# Collected data entries
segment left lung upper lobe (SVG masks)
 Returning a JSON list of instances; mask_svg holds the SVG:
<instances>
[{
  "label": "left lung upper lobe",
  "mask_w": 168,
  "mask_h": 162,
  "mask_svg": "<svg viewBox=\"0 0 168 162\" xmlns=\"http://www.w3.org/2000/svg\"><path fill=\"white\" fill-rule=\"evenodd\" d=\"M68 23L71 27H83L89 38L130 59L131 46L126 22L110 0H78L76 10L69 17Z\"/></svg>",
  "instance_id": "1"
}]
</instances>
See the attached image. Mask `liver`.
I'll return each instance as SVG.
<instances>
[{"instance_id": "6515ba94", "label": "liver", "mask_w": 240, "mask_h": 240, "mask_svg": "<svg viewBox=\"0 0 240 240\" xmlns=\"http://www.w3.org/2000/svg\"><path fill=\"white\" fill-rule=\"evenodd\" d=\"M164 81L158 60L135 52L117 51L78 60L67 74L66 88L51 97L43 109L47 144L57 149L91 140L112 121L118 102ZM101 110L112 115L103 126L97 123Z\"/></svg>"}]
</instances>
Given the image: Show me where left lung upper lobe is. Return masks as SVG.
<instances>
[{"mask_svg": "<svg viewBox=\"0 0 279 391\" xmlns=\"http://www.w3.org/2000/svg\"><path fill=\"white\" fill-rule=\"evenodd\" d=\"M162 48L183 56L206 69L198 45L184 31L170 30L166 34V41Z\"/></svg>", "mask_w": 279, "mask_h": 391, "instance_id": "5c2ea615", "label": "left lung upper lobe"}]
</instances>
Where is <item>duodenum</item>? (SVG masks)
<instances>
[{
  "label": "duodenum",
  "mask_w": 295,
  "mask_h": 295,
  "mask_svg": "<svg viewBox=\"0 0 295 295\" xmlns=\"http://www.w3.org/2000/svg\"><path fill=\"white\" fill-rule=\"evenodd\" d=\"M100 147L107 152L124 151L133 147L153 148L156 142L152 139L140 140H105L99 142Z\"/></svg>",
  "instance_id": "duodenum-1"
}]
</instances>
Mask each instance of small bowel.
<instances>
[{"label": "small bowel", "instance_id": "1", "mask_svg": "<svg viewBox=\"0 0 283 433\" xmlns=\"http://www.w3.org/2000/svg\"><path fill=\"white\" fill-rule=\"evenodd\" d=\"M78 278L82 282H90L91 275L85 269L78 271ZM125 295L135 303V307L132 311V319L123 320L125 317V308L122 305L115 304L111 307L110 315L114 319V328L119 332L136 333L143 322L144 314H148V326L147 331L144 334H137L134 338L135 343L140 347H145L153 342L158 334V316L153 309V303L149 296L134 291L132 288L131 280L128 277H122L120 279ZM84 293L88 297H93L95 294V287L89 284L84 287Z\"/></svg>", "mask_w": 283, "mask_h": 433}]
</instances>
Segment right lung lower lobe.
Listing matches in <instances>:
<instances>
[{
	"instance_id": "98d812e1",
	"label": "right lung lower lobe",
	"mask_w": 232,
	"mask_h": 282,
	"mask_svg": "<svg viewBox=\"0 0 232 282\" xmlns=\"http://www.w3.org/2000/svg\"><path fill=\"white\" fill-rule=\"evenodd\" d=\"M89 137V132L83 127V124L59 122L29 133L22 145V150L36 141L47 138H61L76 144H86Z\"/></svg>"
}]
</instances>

# PROBLEM
With the line that contains "Given the image: Show" as your start, reproduce the data above exactly through its last line, and nothing before that start.

# SOLVED EXERCISE
Given the image: Show me where left lung upper lobe is. Return masks as SVG.
<instances>
[{"mask_svg": "<svg viewBox=\"0 0 279 391\" xmlns=\"http://www.w3.org/2000/svg\"><path fill=\"white\" fill-rule=\"evenodd\" d=\"M162 48L183 56L206 69L198 45L184 31L170 30L166 34V41Z\"/></svg>", "mask_w": 279, "mask_h": 391, "instance_id": "5c2ea615", "label": "left lung upper lobe"}]
</instances>
Where is <item>duodenum</item>? (SVG masks)
<instances>
[{
  "label": "duodenum",
  "mask_w": 295,
  "mask_h": 295,
  "mask_svg": "<svg viewBox=\"0 0 295 295\" xmlns=\"http://www.w3.org/2000/svg\"><path fill=\"white\" fill-rule=\"evenodd\" d=\"M100 147L107 152L124 151L133 147L153 148L156 142L152 139L140 140H105L99 142Z\"/></svg>",
  "instance_id": "duodenum-1"
}]
</instances>
Mask each instance of small bowel.
<instances>
[{"label": "small bowel", "instance_id": "1", "mask_svg": "<svg viewBox=\"0 0 283 433\" xmlns=\"http://www.w3.org/2000/svg\"><path fill=\"white\" fill-rule=\"evenodd\" d=\"M78 278L82 282H90L91 275L85 269L78 271ZM125 295L135 303V307L132 311V319L123 320L125 317V308L122 305L115 304L111 307L110 315L114 319V328L119 332L136 333L143 322L144 314H148V326L147 331L144 334H137L134 338L135 343L140 347H145L153 342L158 334V316L153 309V303L149 296L134 291L132 288L131 280L128 277H122L120 279ZM84 293L88 297H93L95 294V287L89 284L84 287Z\"/></svg>", "mask_w": 283, "mask_h": 433}]
</instances>
Segment right lung lower lobe.
Listing matches in <instances>:
<instances>
[{
	"instance_id": "98d812e1",
	"label": "right lung lower lobe",
	"mask_w": 232,
	"mask_h": 282,
	"mask_svg": "<svg viewBox=\"0 0 232 282\" xmlns=\"http://www.w3.org/2000/svg\"><path fill=\"white\" fill-rule=\"evenodd\" d=\"M89 137V132L83 127V124L59 122L29 133L22 145V150L36 141L47 138H61L76 144H86Z\"/></svg>"
}]
</instances>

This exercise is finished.